After the Commission of Inquiry was announced in January, Premier Andrew Fahie and other leaders promised that the government would assist investigators by providing requested information as transparently as possible.
They appear to be falling short.
We were extremely troubled to read the COI’s recent claim that documents disclosed by public officials so far “appeared to be substantially incomplete and in very poor order” to the point where it was “difficult or impossible to ascertain anything useful” from some of them.
This allegation is supported by transcripts of recent COI hearings in which multiple public officers were unable to convincingly explain their failure to produce certain documents.
They must do better.
Given Hurricane Irma in 2017, we understand that some older documents might be difficult to locate, even though this excuse is wearing rather thin nearly four years after the storm.
But as the hearing transcripts make clear, many of the missing documents originated in the past two or three years, meaning that they should exist in an easily searchable digital format.
Moreover, the commission members alleged that some public officials initially didn’t acknowledge their failure to turn over certain requested records: They simply omitted the documents from their submissions without explanation.
Taken together, these failures cast a troubling shadow over leaders’ repeated claims that they are fully committed to assisting the COI.
After the inquiry was launched, the VI government hired a United Kingdom-headquartered law firm and established an Inquiry Response Unit at taxpayer expense, purportedly with the purpose of ensuring that the COI’s requests were met in a timely and comprehensive manner.
Now the public is left to wonder what has gone wrong.
We don’t doubt that public officers worked long and hard to compile the more than 85,000 pages provided to the commission so far, but to date we have heard no reasonable explanation for the failure to provide the rest.

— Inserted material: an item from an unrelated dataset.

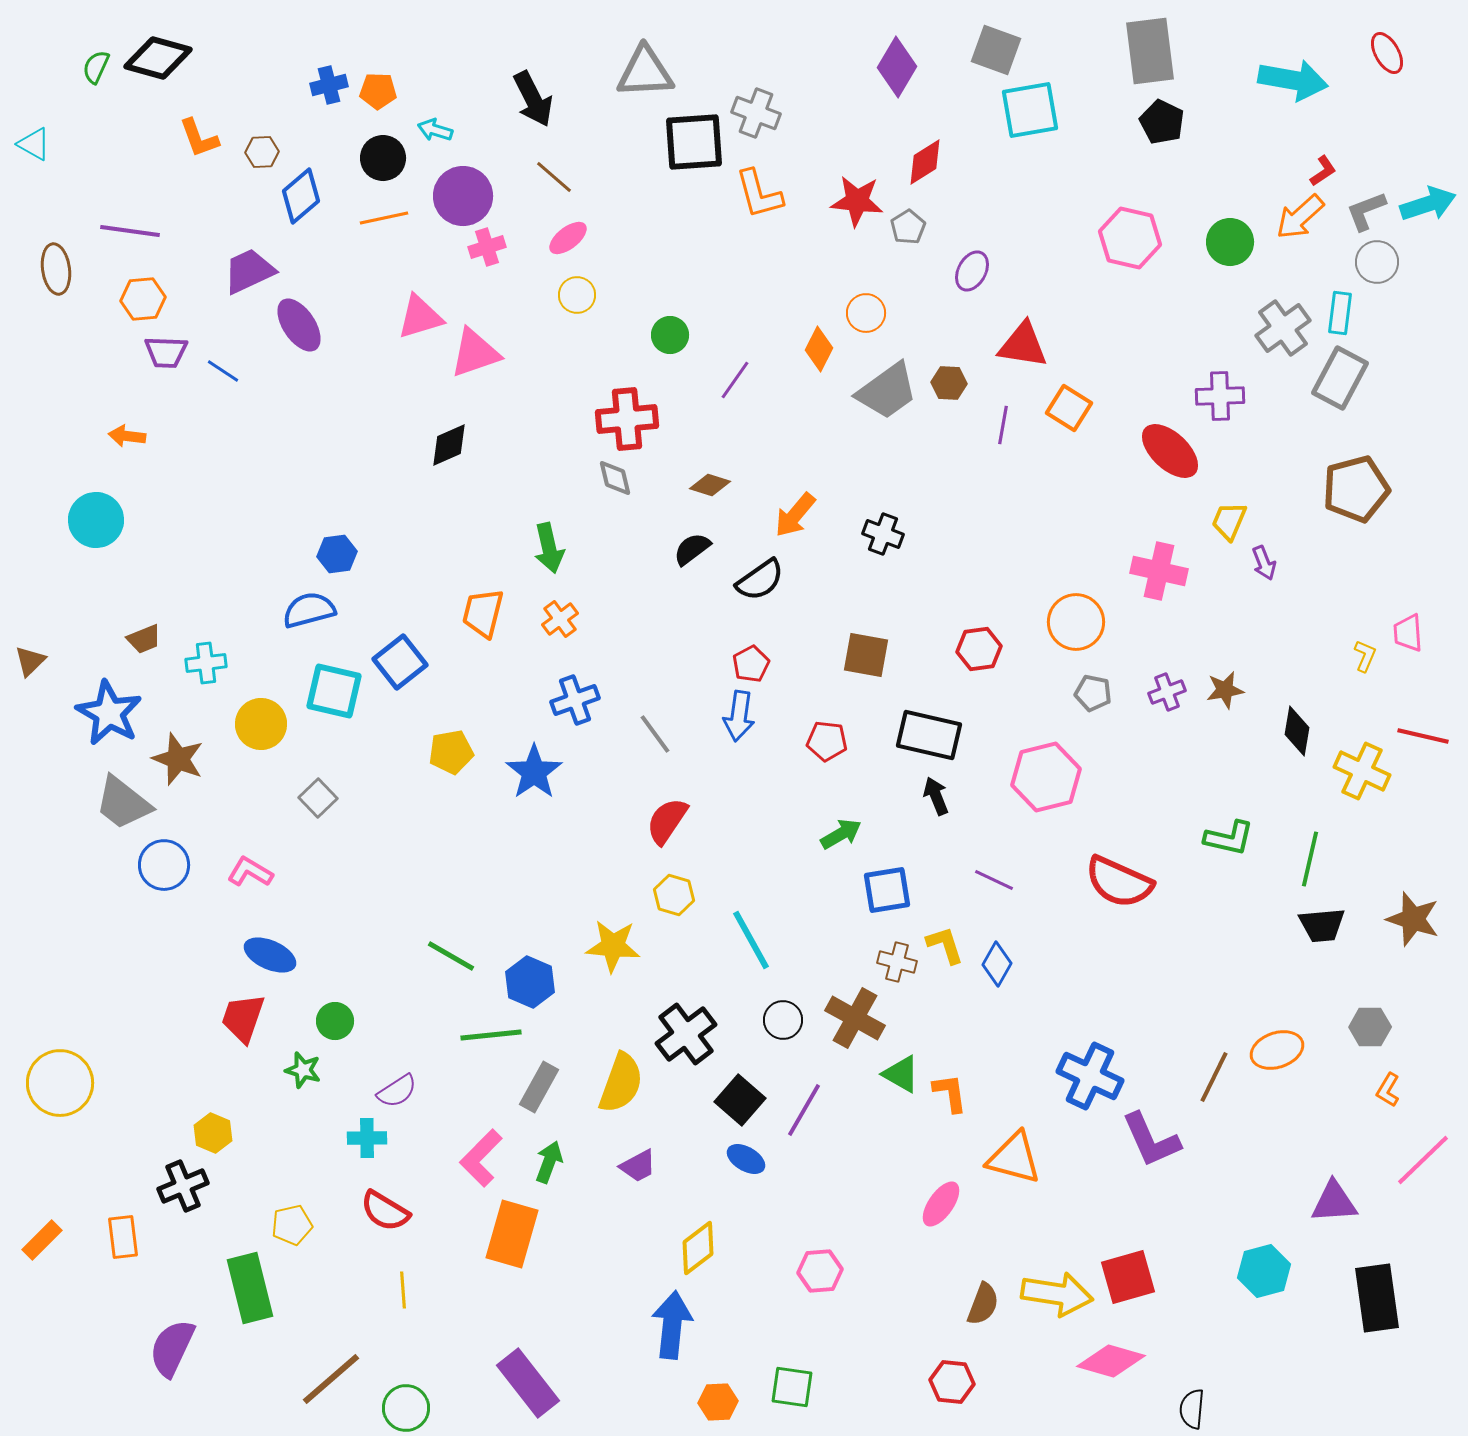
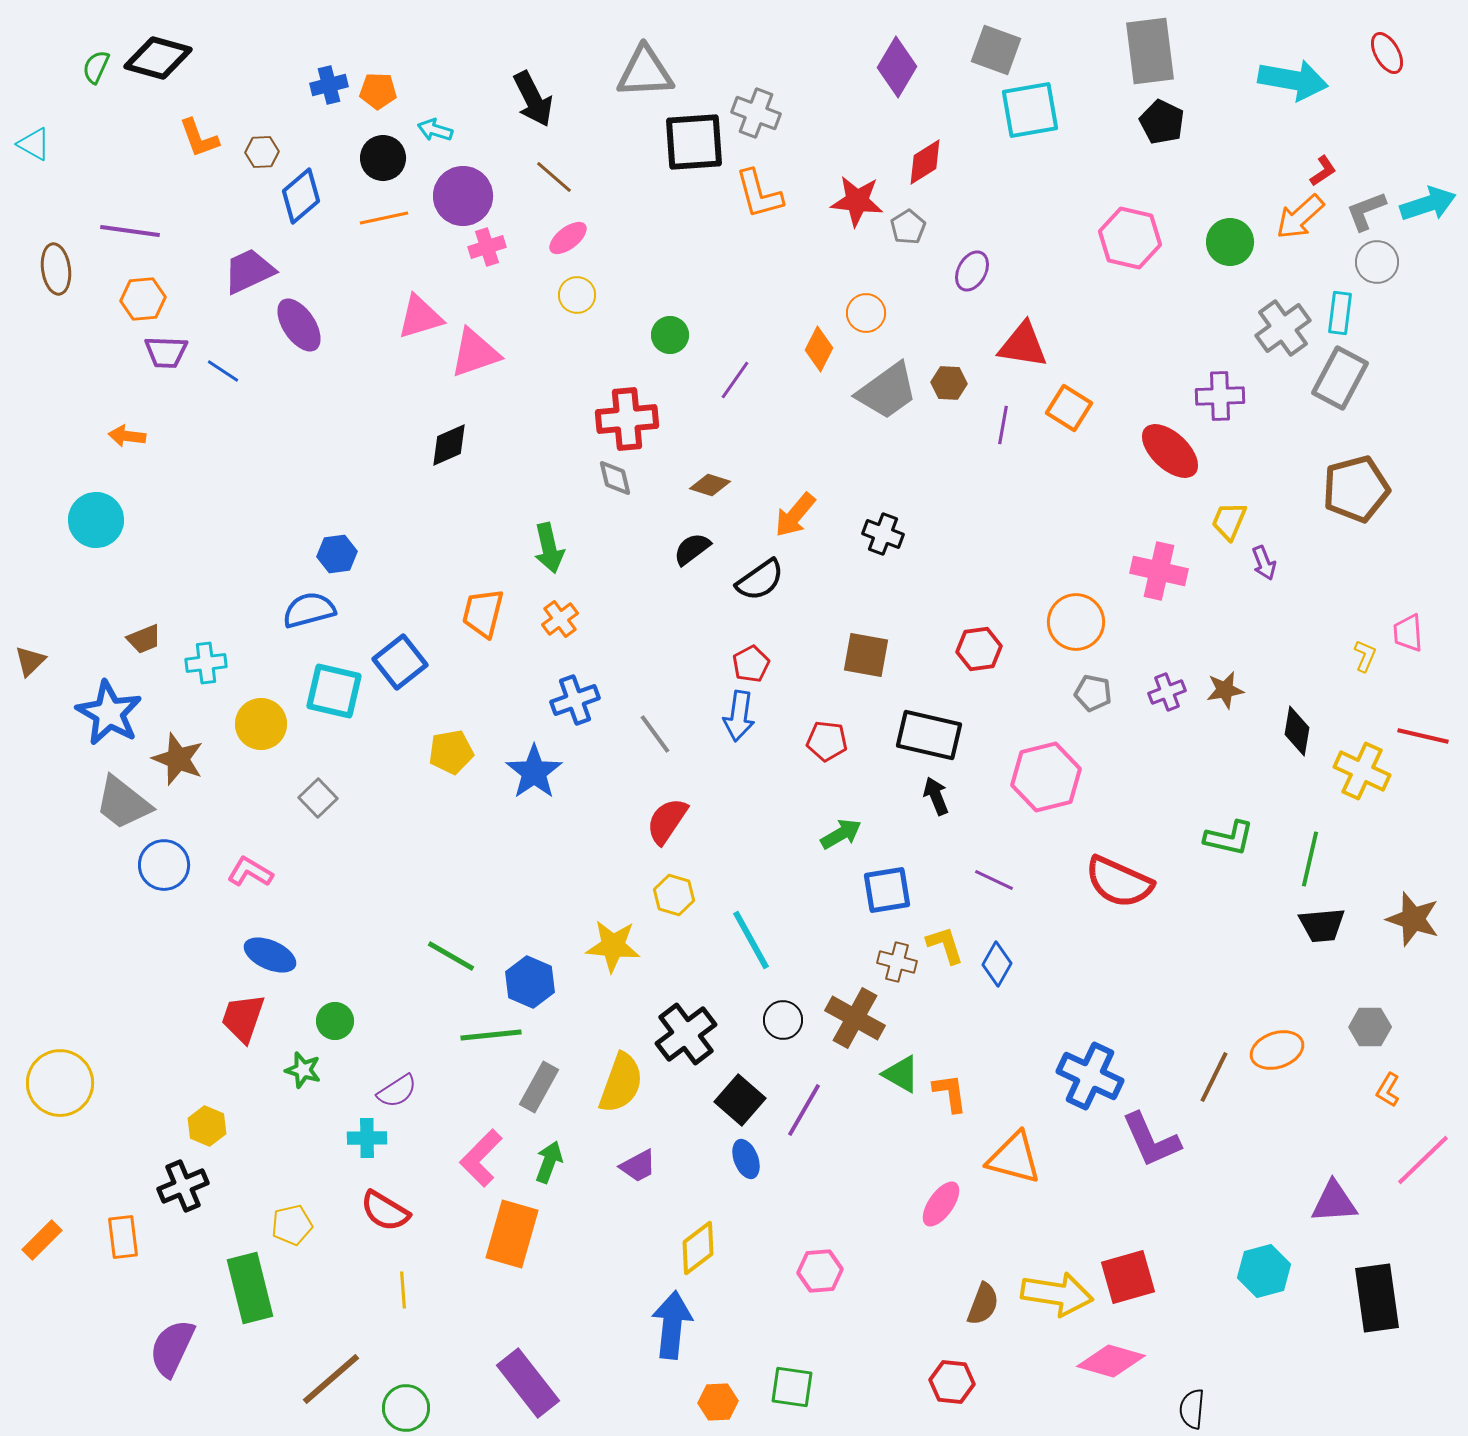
yellow hexagon at (213, 1133): moved 6 px left, 7 px up
blue ellipse at (746, 1159): rotated 39 degrees clockwise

The hearing transcripts show that the missing documents include basic information about controversial topics: the barges that government rented last year to help secure the borders; the contract awarded to the Jamaica-based Amber Group to set up a quarantine-tracking system that has been much criticised; Crown land distribution across the territory; and others.
Moving forward, elected officials and public officers alike must go back to the drawing board and quickly produce all the requested documents as the commission has now ordered.
Continued failure to do so will put the territory in jeopardy as the COI prepares to make its recommendations in the coming months.
If the commissioner finds that the government’s record-keeping is so poor that he is unable to carry out his mandate to investigate potential corruption here, the United Kingdom seems much more likely to suspend the Constitution and implement direct rule as it did in the Turks and Caicos Islands in 2009.
To help prevent such an outcome, public officials must be as transparent as possible with the COI, just as leaders have promised since January.
Ultimately, the inquiry should be treated as an opportunity to identify the territory’s governance shortcomings and to work together to correct them. To meet that goal, full transparency is required.